• _What to do_: Your answer must be an exact repeat of the lines from the one containing "Outline any instance of trachea. (SVG masks)" through the last line of the records, both included, with no pictures.

Stored data entries
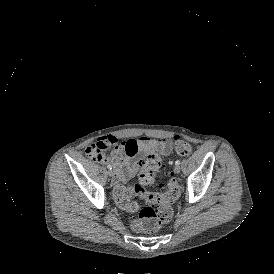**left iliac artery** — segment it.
Masks as SVG:
<instances>
[{"label": "left iliac artery", "instance_id": "left-iliac-artery-1", "mask_svg": "<svg viewBox=\"0 0 274 274\" xmlns=\"http://www.w3.org/2000/svg\"><path fill=\"white\" fill-rule=\"evenodd\" d=\"M181 161L180 160H176L175 164L176 165H180Z\"/></svg>", "mask_w": 274, "mask_h": 274}]
</instances>
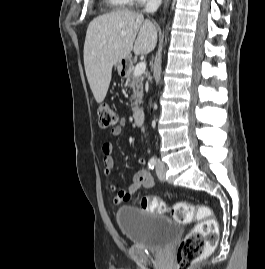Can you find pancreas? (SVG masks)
<instances>
[{"label": "pancreas", "instance_id": "pancreas-1", "mask_svg": "<svg viewBox=\"0 0 265 269\" xmlns=\"http://www.w3.org/2000/svg\"><path fill=\"white\" fill-rule=\"evenodd\" d=\"M133 69H130L127 73V80H126V87H130L133 90V95L131 96L132 103V110L136 111L138 109V105L142 102L143 96V77L134 76L132 74Z\"/></svg>", "mask_w": 265, "mask_h": 269}]
</instances>
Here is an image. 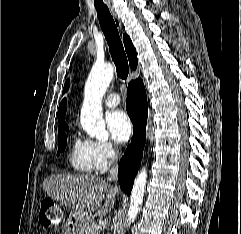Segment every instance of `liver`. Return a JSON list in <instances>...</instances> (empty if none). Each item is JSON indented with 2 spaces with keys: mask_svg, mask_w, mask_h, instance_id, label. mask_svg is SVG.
Returning <instances> with one entry per match:
<instances>
[{
  "mask_svg": "<svg viewBox=\"0 0 241 234\" xmlns=\"http://www.w3.org/2000/svg\"><path fill=\"white\" fill-rule=\"evenodd\" d=\"M43 189L61 204L85 213L88 220V214L93 211L97 210L99 216L108 213L118 193L105 179L85 174L51 175L43 181ZM104 199L105 204L101 207Z\"/></svg>",
  "mask_w": 241,
  "mask_h": 234,
  "instance_id": "1",
  "label": "liver"
}]
</instances>
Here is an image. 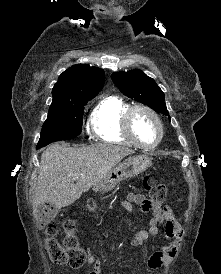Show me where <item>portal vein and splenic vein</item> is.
I'll use <instances>...</instances> for the list:
<instances>
[{
  "label": "portal vein and splenic vein",
  "mask_w": 221,
  "mask_h": 274,
  "mask_svg": "<svg viewBox=\"0 0 221 274\" xmlns=\"http://www.w3.org/2000/svg\"><path fill=\"white\" fill-rule=\"evenodd\" d=\"M79 176H80V174H79V173H76V174L73 175V179H76V178H78Z\"/></svg>",
  "instance_id": "obj_1"
}]
</instances>
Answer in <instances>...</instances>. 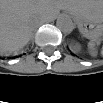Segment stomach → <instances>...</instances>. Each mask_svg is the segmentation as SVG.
<instances>
[{
  "mask_svg": "<svg viewBox=\"0 0 103 103\" xmlns=\"http://www.w3.org/2000/svg\"><path fill=\"white\" fill-rule=\"evenodd\" d=\"M70 14L80 33L88 39H97L103 31V3L100 0H76Z\"/></svg>",
  "mask_w": 103,
  "mask_h": 103,
  "instance_id": "obj_1",
  "label": "stomach"
}]
</instances>
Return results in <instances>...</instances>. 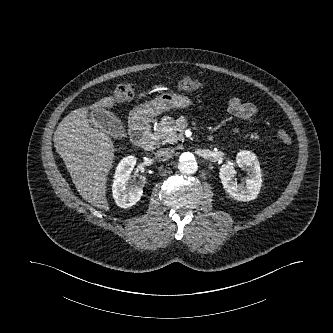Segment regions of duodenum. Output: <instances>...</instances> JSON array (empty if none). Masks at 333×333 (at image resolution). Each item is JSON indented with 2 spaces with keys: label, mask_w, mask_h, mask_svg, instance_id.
Here are the masks:
<instances>
[{
  "label": "duodenum",
  "mask_w": 333,
  "mask_h": 333,
  "mask_svg": "<svg viewBox=\"0 0 333 333\" xmlns=\"http://www.w3.org/2000/svg\"><path fill=\"white\" fill-rule=\"evenodd\" d=\"M130 135L132 141L144 150L150 151L156 147V138L151 132L150 123L146 114H139L133 119Z\"/></svg>",
  "instance_id": "410a0bca"
}]
</instances>
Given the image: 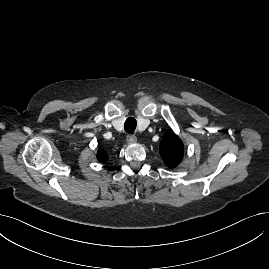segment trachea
I'll return each mask as SVG.
<instances>
[{"label":"trachea","mask_w":269,"mask_h":269,"mask_svg":"<svg viewBox=\"0 0 269 269\" xmlns=\"http://www.w3.org/2000/svg\"><path fill=\"white\" fill-rule=\"evenodd\" d=\"M137 126V121L133 117H129L126 119L124 124V129L127 133L133 134Z\"/></svg>","instance_id":"3493384b"}]
</instances>
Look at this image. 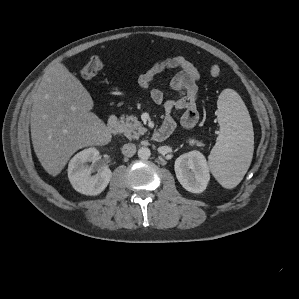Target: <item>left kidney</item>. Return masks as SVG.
Returning <instances> with one entry per match:
<instances>
[{
	"label": "left kidney",
	"instance_id": "left-kidney-1",
	"mask_svg": "<svg viewBox=\"0 0 299 299\" xmlns=\"http://www.w3.org/2000/svg\"><path fill=\"white\" fill-rule=\"evenodd\" d=\"M176 177L189 192H203L210 180L209 167L204 155L191 151L179 156L174 165Z\"/></svg>",
	"mask_w": 299,
	"mask_h": 299
}]
</instances>
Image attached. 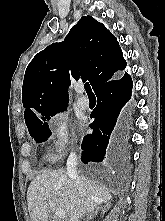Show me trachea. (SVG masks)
<instances>
[{"label": "trachea", "mask_w": 165, "mask_h": 221, "mask_svg": "<svg viewBox=\"0 0 165 221\" xmlns=\"http://www.w3.org/2000/svg\"><path fill=\"white\" fill-rule=\"evenodd\" d=\"M84 88H85L86 93L88 94V96H93L94 95L93 92H92L91 86L88 82L84 84Z\"/></svg>", "instance_id": "obj_1"}]
</instances>
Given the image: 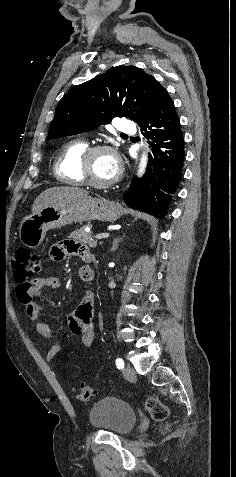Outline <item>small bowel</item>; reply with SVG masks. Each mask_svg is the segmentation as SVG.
<instances>
[{"instance_id":"small-bowel-1","label":"small bowel","mask_w":236,"mask_h":477,"mask_svg":"<svg viewBox=\"0 0 236 477\" xmlns=\"http://www.w3.org/2000/svg\"><path fill=\"white\" fill-rule=\"evenodd\" d=\"M69 256H79L84 262L92 260L88 247L74 241H61L56 243L51 249V257L55 261H62ZM80 277L84 281H92L94 279L92 268L88 265H83L80 268ZM62 285V280L59 277H41L32 282V289L30 291L17 295L19 301L25 306L28 317L36 321V328L39 334L43 338L53 341L52 346L47 352V359L49 361H53L60 354L61 345L54 340L50 325L39 320L45 311V306L38 302L36 298L41 296L44 289H60ZM94 323L95 302L93 293L88 291L69 320V330L74 335L80 336L81 344L86 348H89L94 341Z\"/></svg>"}]
</instances>
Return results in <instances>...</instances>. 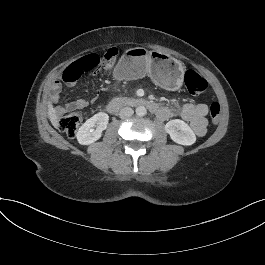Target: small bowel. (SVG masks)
Instances as JSON below:
<instances>
[{
	"label": "small bowel",
	"instance_id": "c3829d8e",
	"mask_svg": "<svg viewBox=\"0 0 265 265\" xmlns=\"http://www.w3.org/2000/svg\"><path fill=\"white\" fill-rule=\"evenodd\" d=\"M60 95V85L55 83L50 89V99L53 103H57ZM88 105L85 99H76L65 105H57L53 109L54 116H60L67 112L83 109ZM165 113L159 117L162 120H167L173 117H179L190 123L195 135L202 137L206 133L207 120L206 115L208 113V106L204 103H185L178 109H172L163 107Z\"/></svg>",
	"mask_w": 265,
	"mask_h": 265
}]
</instances>
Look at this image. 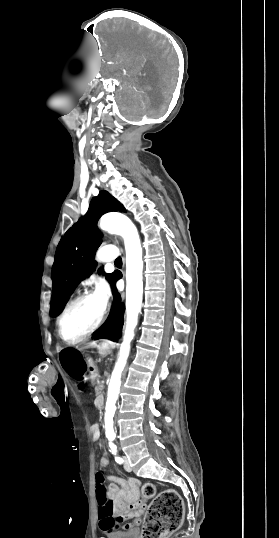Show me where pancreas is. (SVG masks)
<instances>
[{"mask_svg": "<svg viewBox=\"0 0 279 538\" xmlns=\"http://www.w3.org/2000/svg\"><path fill=\"white\" fill-rule=\"evenodd\" d=\"M98 387H95V392L98 397L104 396L105 384L104 381H97Z\"/></svg>", "mask_w": 279, "mask_h": 538, "instance_id": "obj_1", "label": "pancreas"}]
</instances>
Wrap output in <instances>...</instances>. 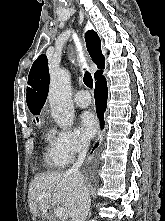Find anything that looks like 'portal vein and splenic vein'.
<instances>
[{
  "label": "portal vein and splenic vein",
  "instance_id": "1",
  "mask_svg": "<svg viewBox=\"0 0 165 221\" xmlns=\"http://www.w3.org/2000/svg\"><path fill=\"white\" fill-rule=\"evenodd\" d=\"M38 200H41L43 198H51V194L47 193V192H43L41 194L38 195ZM54 212L56 214V216L58 217H64L65 216V209L62 206H58L54 209Z\"/></svg>",
  "mask_w": 165,
  "mask_h": 221
}]
</instances>
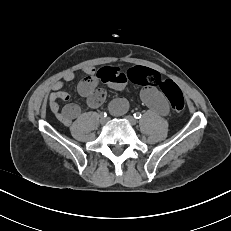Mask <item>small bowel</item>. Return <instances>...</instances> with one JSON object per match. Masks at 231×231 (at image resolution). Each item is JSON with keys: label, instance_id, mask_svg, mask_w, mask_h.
Listing matches in <instances>:
<instances>
[{"label": "small bowel", "instance_id": "1", "mask_svg": "<svg viewBox=\"0 0 231 231\" xmlns=\"http://www.w3.org/2000/svg\"><path fill=\"white\" fill-rule=\"evenodd\" d=\"M75 78L73 72L65 73L59 80L52 84V92L49 95V108L55 117L65 126H70L80 114L81 109L78 105L69 103L62 109L59 101H69V94L63 90L66 82ZM127 73L119 68L104 67L95 69L88 67L85 69V77L78 83L79 94L86 99L87 105L91 108H97L103 104L106 99V92L99 87L106 83L109 87L117 91L126 89L128 83ZM140 97L143 103L152 111L166 115L169 112V105L164 94L154 86H145L140 91ZM128 109V103L125 99L119 98L111 102L110 110L115 115H121Z\"/></svg>", "mask_w": 231, "mask_h": 231}]
</instances>
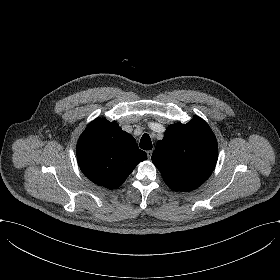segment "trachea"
I'll use <instances>...</instances> for the list:
<instances>
[{"label": "trachea", "instance_id": "trachea-1", "mask_svg": "<svg viewBox=\"0 0 280 280\" xmlns=\"http://www.w3.org/2000/svg\"><path fill=\"white\" fill-rule=\"evenodd\" d=\"M140 148L143 150L152 149V142H151L150 136L147 133L143 134V136L141 137Z\"/></svg>", "mask_w": 280, "mask_h": 280}]
</instances>
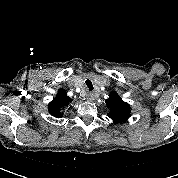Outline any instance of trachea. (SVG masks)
I'll return each mask as SVG.
<instances>
[{
    "label": "trachea",
    "instance_id": "1",
    "mask_svg": "<svg viewBox=\"0 0 178 178\" xmlns=\"http://www.w3.org/2000/svg\"><path fill=\"white\" fill-rule=\"evenodd\" d=\"M85 85H86V88L89 90V91H92L93 90V84H92V81L87 79L85 81Z\"/></svg>",
    "mask_w": 178,
    "mask_h": 178
}]
</instances>
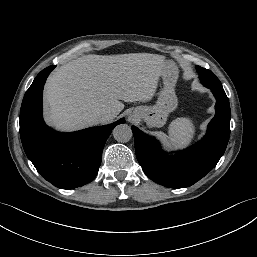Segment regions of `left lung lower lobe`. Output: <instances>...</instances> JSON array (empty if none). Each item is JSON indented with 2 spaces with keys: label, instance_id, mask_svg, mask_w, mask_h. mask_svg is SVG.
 Listing matches in <instances>:
<instances>
[{
  "label": "left lung lower lobe",
  "instance_id": "0a47b994",
  "mask_svg": "<svg viewBox=\"0 0 257 257\" xmlns=\"http://www.w3.org/2000/svg\"><path fill=\"white\" fill-rule=\"evenodd\" d=\"M211 91L216 98V114L206 136L175 156H167L157 141L132 126L137 159L154 182L171 188L191 186L212 170L224 154L230 135V105L224 89Z\"/></svg>",
  "mask_w": 257,
  "mask_h": 257
}]
</instances>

• _Completed exercise_:
Outline any instance of trachea. (SVG masks)
I'll return each mask as SVG.
<instances>
[{
    "label": "trachea",
    "instance_id": "1",
    "mask_svg": "<svg viewBox=\"0 0 178 178\" xmlns=\"http://www.w3.org/2000/svg\"><path fill=\"white\" fill-rule=\"evenodd\" d=\"M85 85H86V88L89 90V91H92L93 90V84H92V81L87 79L85 81Z\"/></svg>",
    "mask_w": 178,
    "mask_h": 178
}]
</instances>
Segment regions of `left lung lower lobe`. Output: <instances>...</instances> JSON array (empty if none). Each item is JSON indented with 2 spaces with keys: label, instance_id, mask_svg, mask_w, mask_h. mask_svg is SVG.
 Listing matches in <instances>:
<instances>
[{
  "label": "left lung lower lobe",
  "instance_id": "0a47b994",
  "mask_svg": "<svg viewBox=\"0 0 257 257\" xmlns=\"http://www.w3.org/2000/svg\"><path fill=\"white\" fill-rule=\"evenodd\" d=\"M211 91L216 98V114L206 136L175 156H167L157 141L132 126L137 159L154 182L171 188L191 186L212 170L224 154L230 135V105L224 89Z\"/></svg>",
  "mask_w": 257,
  "mask_h": 257
}]
</instances>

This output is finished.